* **Excerpts from a dataset**
:::::

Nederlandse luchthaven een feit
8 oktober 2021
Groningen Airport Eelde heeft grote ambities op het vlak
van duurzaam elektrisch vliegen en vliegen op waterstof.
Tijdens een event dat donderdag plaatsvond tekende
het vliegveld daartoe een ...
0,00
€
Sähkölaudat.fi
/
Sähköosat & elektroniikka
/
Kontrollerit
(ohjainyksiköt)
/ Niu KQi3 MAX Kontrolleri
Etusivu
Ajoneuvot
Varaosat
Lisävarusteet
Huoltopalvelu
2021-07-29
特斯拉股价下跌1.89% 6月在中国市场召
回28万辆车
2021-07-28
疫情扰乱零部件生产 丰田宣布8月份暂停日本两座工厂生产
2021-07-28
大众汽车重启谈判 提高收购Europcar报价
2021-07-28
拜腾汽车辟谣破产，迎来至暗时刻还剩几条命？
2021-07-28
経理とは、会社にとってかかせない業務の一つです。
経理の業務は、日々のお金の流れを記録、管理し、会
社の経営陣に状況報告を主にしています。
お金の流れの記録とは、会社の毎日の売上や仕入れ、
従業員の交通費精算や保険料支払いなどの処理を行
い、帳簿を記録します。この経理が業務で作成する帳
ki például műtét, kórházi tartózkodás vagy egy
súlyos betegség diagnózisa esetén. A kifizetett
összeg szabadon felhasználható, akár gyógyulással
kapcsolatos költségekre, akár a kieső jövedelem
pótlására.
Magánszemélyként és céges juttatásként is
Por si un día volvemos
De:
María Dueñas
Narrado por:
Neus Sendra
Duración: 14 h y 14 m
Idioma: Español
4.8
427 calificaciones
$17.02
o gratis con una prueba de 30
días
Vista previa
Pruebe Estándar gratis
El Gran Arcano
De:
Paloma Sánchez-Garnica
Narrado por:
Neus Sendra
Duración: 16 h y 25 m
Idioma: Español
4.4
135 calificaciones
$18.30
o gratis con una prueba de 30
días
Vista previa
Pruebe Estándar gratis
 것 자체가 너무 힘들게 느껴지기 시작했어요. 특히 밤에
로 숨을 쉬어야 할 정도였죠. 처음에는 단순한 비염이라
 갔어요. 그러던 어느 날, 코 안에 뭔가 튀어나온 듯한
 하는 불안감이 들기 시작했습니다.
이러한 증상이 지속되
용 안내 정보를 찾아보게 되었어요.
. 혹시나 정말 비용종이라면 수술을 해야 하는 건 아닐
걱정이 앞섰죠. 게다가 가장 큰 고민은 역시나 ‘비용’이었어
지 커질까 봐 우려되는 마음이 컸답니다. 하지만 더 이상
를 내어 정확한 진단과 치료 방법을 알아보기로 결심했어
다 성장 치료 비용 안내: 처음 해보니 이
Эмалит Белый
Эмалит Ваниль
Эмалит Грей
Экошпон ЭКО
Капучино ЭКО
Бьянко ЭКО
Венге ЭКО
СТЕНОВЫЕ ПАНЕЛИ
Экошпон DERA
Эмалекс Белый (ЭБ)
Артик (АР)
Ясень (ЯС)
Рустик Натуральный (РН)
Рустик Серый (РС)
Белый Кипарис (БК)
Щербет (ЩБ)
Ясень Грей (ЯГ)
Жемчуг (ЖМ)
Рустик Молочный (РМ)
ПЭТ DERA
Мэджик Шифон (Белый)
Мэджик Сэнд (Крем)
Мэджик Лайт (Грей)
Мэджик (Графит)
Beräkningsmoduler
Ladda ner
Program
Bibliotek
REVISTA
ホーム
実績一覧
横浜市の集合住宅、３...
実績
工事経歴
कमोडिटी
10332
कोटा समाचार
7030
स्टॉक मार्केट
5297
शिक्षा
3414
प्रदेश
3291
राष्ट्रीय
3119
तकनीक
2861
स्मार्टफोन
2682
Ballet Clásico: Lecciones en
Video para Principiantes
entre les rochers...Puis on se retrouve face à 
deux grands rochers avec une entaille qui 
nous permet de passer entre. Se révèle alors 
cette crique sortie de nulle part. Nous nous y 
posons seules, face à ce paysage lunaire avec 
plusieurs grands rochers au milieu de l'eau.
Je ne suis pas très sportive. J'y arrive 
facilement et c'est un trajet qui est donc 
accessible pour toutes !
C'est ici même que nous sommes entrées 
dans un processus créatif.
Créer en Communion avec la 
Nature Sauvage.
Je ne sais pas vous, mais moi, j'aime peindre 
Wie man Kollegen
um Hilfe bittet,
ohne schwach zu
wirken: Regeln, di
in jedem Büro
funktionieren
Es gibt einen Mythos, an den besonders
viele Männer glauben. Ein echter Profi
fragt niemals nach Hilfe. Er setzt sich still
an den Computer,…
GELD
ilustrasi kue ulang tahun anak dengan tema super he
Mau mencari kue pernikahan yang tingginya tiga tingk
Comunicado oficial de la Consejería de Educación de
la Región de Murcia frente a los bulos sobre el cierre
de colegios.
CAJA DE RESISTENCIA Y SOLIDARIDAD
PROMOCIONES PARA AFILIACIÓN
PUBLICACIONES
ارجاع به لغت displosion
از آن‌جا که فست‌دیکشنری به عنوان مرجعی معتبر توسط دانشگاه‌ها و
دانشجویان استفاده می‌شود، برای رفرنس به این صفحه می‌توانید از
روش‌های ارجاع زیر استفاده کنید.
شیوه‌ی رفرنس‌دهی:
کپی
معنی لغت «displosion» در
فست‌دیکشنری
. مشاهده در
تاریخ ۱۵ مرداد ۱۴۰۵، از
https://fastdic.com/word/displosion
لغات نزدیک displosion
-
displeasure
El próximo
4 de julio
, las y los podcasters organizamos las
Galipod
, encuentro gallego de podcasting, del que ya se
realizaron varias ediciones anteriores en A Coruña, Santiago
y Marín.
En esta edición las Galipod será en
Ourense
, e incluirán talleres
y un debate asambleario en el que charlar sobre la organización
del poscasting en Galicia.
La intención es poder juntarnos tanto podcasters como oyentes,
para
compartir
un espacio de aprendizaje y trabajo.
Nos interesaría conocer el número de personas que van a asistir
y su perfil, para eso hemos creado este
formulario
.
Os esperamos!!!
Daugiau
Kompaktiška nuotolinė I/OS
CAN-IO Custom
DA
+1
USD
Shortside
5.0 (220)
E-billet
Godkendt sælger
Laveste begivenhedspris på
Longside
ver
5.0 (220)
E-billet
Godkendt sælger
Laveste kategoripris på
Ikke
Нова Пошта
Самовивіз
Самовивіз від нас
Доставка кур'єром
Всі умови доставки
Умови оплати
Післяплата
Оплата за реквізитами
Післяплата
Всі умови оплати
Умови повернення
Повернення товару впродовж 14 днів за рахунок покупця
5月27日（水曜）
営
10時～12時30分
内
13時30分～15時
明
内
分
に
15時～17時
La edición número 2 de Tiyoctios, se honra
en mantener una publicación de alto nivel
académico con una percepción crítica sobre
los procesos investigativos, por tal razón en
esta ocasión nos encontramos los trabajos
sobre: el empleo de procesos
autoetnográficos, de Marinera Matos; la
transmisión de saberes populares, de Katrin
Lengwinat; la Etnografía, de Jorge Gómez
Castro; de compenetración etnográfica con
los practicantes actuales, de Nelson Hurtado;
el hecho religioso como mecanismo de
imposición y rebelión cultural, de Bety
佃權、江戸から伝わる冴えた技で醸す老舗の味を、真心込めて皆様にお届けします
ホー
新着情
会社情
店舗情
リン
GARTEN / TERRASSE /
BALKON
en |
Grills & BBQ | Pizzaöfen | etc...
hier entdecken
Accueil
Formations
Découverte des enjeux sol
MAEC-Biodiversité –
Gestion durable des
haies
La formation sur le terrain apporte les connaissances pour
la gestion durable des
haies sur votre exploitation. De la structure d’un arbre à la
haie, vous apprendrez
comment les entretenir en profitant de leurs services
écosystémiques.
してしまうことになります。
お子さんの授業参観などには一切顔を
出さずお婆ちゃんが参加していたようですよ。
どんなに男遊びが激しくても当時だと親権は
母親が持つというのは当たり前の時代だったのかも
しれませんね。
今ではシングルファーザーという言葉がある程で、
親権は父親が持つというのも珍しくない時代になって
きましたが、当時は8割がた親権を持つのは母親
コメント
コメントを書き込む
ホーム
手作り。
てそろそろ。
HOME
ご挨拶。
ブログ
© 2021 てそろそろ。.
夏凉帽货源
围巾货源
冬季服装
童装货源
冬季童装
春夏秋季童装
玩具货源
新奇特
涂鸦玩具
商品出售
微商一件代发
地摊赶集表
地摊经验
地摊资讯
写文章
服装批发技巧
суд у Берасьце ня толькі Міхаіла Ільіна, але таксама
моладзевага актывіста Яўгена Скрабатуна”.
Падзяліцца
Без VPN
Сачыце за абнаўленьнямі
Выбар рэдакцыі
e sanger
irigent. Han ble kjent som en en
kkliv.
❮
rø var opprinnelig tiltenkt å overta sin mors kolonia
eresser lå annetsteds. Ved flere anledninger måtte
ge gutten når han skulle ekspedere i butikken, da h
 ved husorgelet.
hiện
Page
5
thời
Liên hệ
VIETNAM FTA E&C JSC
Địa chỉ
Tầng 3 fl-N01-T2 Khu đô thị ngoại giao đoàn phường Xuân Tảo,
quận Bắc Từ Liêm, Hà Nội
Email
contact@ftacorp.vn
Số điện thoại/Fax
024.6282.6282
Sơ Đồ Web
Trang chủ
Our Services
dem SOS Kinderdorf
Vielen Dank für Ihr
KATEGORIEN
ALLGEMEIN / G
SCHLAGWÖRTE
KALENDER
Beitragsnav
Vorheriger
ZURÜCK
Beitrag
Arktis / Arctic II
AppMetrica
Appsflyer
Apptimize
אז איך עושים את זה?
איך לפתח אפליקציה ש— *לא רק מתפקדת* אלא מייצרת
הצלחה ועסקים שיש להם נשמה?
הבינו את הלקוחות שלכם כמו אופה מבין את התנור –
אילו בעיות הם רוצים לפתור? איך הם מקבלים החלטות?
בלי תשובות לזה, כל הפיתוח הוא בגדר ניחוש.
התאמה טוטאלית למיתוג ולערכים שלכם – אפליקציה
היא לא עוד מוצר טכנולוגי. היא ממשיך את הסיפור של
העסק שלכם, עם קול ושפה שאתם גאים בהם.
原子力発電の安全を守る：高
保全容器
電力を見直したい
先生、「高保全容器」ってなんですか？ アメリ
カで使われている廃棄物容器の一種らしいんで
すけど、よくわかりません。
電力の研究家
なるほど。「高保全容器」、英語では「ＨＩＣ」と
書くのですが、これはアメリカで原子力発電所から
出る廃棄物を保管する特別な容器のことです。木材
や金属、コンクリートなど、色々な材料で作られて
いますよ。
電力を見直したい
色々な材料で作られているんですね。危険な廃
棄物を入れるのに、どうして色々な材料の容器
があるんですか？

:::::

* **WHAT TO PRODUCE**
Starting with the line that holds "疫情扰乱零部件生产 丰田宣布8月份暂停日本两座工厂生产" and ending with the line that holds "Magánszemélyként és céges juttatásként is", retype every line in the data above exactly, and nothing else.

* **SOLUTION FOR THIS PROBLEM**
疫情扰乱零部件生产 丰田宣布8月份暂停日本两座工厂生产
2021-07-28
大众汽车重启谈判 提高收购Europcar报价
2021-07-28
拜腾汽车辟谣破产，迎来至暗时刻还剩几条命？
2021-07-28
経理とは、会社にとってかかせない業務の一つです。
経理の業務は、日々のお金の流れを記録、管理し、会
社の経営陣に状況報告を主にしています。
お金の流れの記録とは、会社の毎日の売上や仕入れ、
従業員の交通費精算や保険料支払いなどの処理を行
い、帳簿を記録します。この経理が業務で作成する帳
ki például műtét, kórházi tartózkodás vagy egy
súlyos betegség diagnózisa esetén. A kifizetett
összeg szabadon felhasználható, akár gyógyulással
kapcsolatos költségekre, akár a kieső jövedelem
pótlására.
Magánszemélyként és céges juttatásként is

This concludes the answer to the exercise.